Spending time outdoors every day is a rich and important part of Head Start’s chosen research-based curriculum for infants and toddlers. From the very beginning, young children satisfy their curiosity by exploring with their senses. Being outside “presents a new world of sights, sounds, smells, and tactile experiences.” Regardless of whether children live in urban, suburban, or rural communities, the outdoor world provides opportunities to observe, discover, and learn that are not available indoors. The following are examples of Head Start Early Learning Outcomes Framework knowledge and skills that young children develop through the curriculum’s outdoor experiences.

Social and Emotional Development

Infants and toddlers learn to play together when they take turns using pails and shovels, share a ride in a wagon, and chase each other. Through direct, hands-on experiences, young children learn to be gentle with living things and with each other. “Deep bonds can form between children or children and adults when they share experiences with nature. When children have daily opportunities to care for plants, trees, animals, and insects, they practice nurturing behaviors that help them interact in kind and gentle ways with people as well.”

Gross Motor, Fine Motor, and Perceptual Development

Because outdoor play spaces are often more varied and less structured than indoor spaces, infants and toddlers have more freedom of movement to develop their gross motor skills in novel ways. This may include crawling or rolling on grassy hills, standing and balancing on bumpy or unlevel surfaces, and jumping over puddles and sidewalk cracks.
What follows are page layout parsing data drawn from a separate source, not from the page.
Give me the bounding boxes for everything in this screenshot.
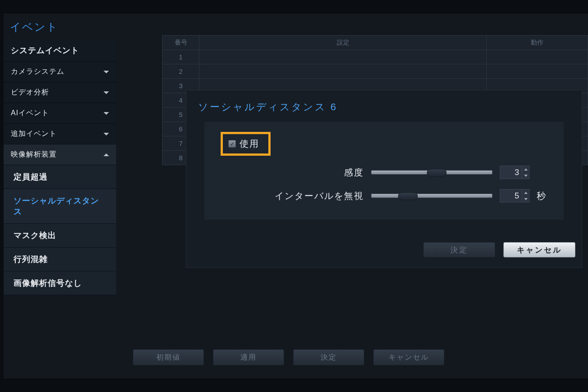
row-num: 2 [163, 64, 199, 79]
dialog-title: ソーシャルディスタンス 6 [186, 90, 582, 122]
ignore-interval-label: インターバルを無視 [275, 190, 364, 202]
apply-button[interactable]: 適用 [213, 349, 284, 365]
chevron-down-icon [104, 91, 109, 94]
step-down-button[interactable] [522, 196, 529, 202]
use-highlight-frame: ✓ 使用 [221, 132, 271, 156]
sidebar-sub-label: マスク検出 [14, 231, 56, 240]
sidebar-sub-label: 行列混雑 [14, 255, 48, 264]
sidebar-title: イベント [4, 14, 116, 40]
table-row[interactable]: 2 [163, 64, 588, 79]
stepper-arrows [522, 189, 529, 203]
ignore-interval-slider[interactable] [371, 194, 493, 198]
ignore-interval-unit: 秒 [537, 190, 547, 202]
sidebar-item-label: カメラシステム [11, 67, 64, 77]
col-settings: 設定 [199, 36, 487, 50]
reset-button[interactable]: 初期値 [133, 349, 204, 365]
step-down-button[interactable] [522, 172, 529, 179]
row-set[interactable] [199, 50, 487, 64]
arrow-up-icon [524, 192, 528, 194]
row-num: 1 [163, 50, 199, 64]
sensitivity-label: 感度 [344, 167, 364, 179]
sidebar-item-ai-event[interactable]: AIイベント [4, 103, 116, 124]
chevron-down-icon [104, 133, 109, 135]
dialog-cancel-button[interactable]: キャンセル [503, 242, 575, 257]
sensitivity-input[interactable] [500, 166, 522, 179]
col-operation: 動作 [487, 36, 588, 50]
sidebar-item-video-analyzer[interactable]: 映像解析装置 [4, 144, 116, 165]
sidebar: イベント システムイベント カメラシステム ビデオ分析 AIイベント 追加イベン… [4, 14, 116, 295]
sidebar-item-system-event[interactable]: システムイベント [4, 40, 116, 62]
arrow-up-icon [524, 168, 528, 171]
step-up-button[interactable] [522, 189, 529, 196]
sidebar-item-label: システムイベント [11, 45, 79, 56]
sidebar-sub-mask-detection[interactable]: マスク検出 [4, 224, 116, 248]
use-checkbox[interactable]: ✓ [228, 140, 236, 148]
sidebar-sub-no-image-signal[interactable]: 画像解析信号なし [4, 271, 116, 295]
sidebar-sub-label: 画像解析信号なし [14, 279, 82, 288]
sidebar-item-label: AIイベント [11, 108, 49, 118]
sidebar-sub-queue-congestion[interactable]: 行列混雑 [4, 248, 116, 271]
sidebar-item-label: ビデオ分析 [11, 88, 49, 97]
col-number: 番号 [163, 36, 199, 50]
cancel-button[interactable]: キャンセル [373, 349, 444, 365]
chevron-down-icon [104, 71, 109, 73]
ok-button[interactable]: 決定 [293, 349, 364, 365]
slider-thumb[interactable] [398, 192, 418, 200]
sidebar-sub-capacity-exceeded[interactable]: 定員超過 [4, 165, 116, 189]
sensitivity-slider[interactable] [371, 170, 493, 175]
chevron-up-icon [104, 153, 109, 156]
slider-thumb[interactable] [427, 169, 447, 177]
social-distance-dialog: ソーシャルディスタンス 6 ✓ 使用 感度 インターバルを無視 [186, 90, 582, 268]
stepper-arrows [522, 166, 529, 179]
arrow-down-icon [524, 198, 528, 200]
step-up-button[interactable] [522, 166, 529, 172]
sensitivity-stepper[interactable] [500, 166, 529, 179]
row-op[interactable] [487, 64, 588, 79]
ignore-interval-stepper[interactable] [500, 189, 529, 203]
row-op[interactable] [487, 50, 588, 64]
sidebar-item-additional-event[interactable]: 追加イベント [4, 124, 116, 144]
sensitivity-row: 感度 [221, 166, 547, 179]
table-row[interactable]: 1 [163, 50, 588, 64]
sidebar-item-video-analysis[interactable]: ビデオ分析 [4, 82, 116, 103]
sidebar-item-label: 追加イベント [11, 129, 57, 139]
arrow-down-icon [524, 175, 528, 177]
ignore-interval-row: インターバルを無視 秒 [221, 189, 547, 203]
sidebar-sub-label: ソーシャルディスタンス [14, 196, 99, 216]
use-label: 使用 [240, 138, 259, 150]
dialog-body: ✓ 使用 感度 インターバルを無視 [204, 122, 564, 220]
bottom-button-bar: 初期値 適用 決定 キャンセル [133, 349, 444, 365]
chevron-down-icon [104, 112, 109, 115]
table-header-row: 番号 設定 動作 [163, 36, 588, 50]
sidebar-item-label: 映像解析装置 [11, 150, 57, 159]
sidebar-item-camera-system[interactable]: カメラシステム [4, 62, 116, 82]
dialog-ok-button[interactable]: 決定 [423, 242, 495, 257]
sidebar-sub-label: 定員超過 [14, 172, 48, 181]
row-set[interactable] [199, 64, 487, 79]
ignore-interval-input[interactable] [500, 189, 522, 203]
sidebar-sub-social-distance[interactable]: ソーシャルディスタンス [4, 189, 116, 224]
dialog-button-bar: 決定 キャンセル [423, 242, 575, 257]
Small motor muscles are developed as children use a pincer grasp to pick up and fill containers with natural objects and materials and dump them out or hold paintbrushes as they paint walls with water. Children develop perceptual skills as they move their bodies through space in different ways and at different speeds and as they observe the world from different perspectives (e.g., lying on their backs on a blanket, standing on top of a hill, or swinging back and forth in a swing).

Cognition

Contact with the outdoors helps infants and toddlers learn concepts such as cause and effect and problem-solving. As they experience and practice dressing and undressing, infants and toddlers learn which clothes to wear for different types of weather. They learn that the sun dries puddles and melts snow and that the wind makes things move. Infants and toddlers learn important science concepts as they explore and discover the properties of natural objects and materials. STEM topics such as science, technology, and math are reinforced as children notice how things are the same and different, experiment with using tools (e.g., shovels and sticks) for different purposes, and predict whether and where they will see worms after it rains.

Language and Literacy

Infants and toddlers can use their “outdoor” voices without disturbing others, as well as their “indoor” ones.7 As adults talk or sign with them about the outdoor environment, infants and toddlers learn new words; as they begin to talk, they use those words to identify interesting things they see and ask questions. They notice different sounds and learn to identify and tell them apart. Noticing and discriminating sounds is a foundational skill for later literacy development. Books take on an extended role when adults help children begin to connect ideas in books with real-life experiences, such as comparing fictional animals with live animals outdoors.

Access to the outdoors and time spent in outdoor play and exploration are important to the health, development, and well-being of infants and toddlers.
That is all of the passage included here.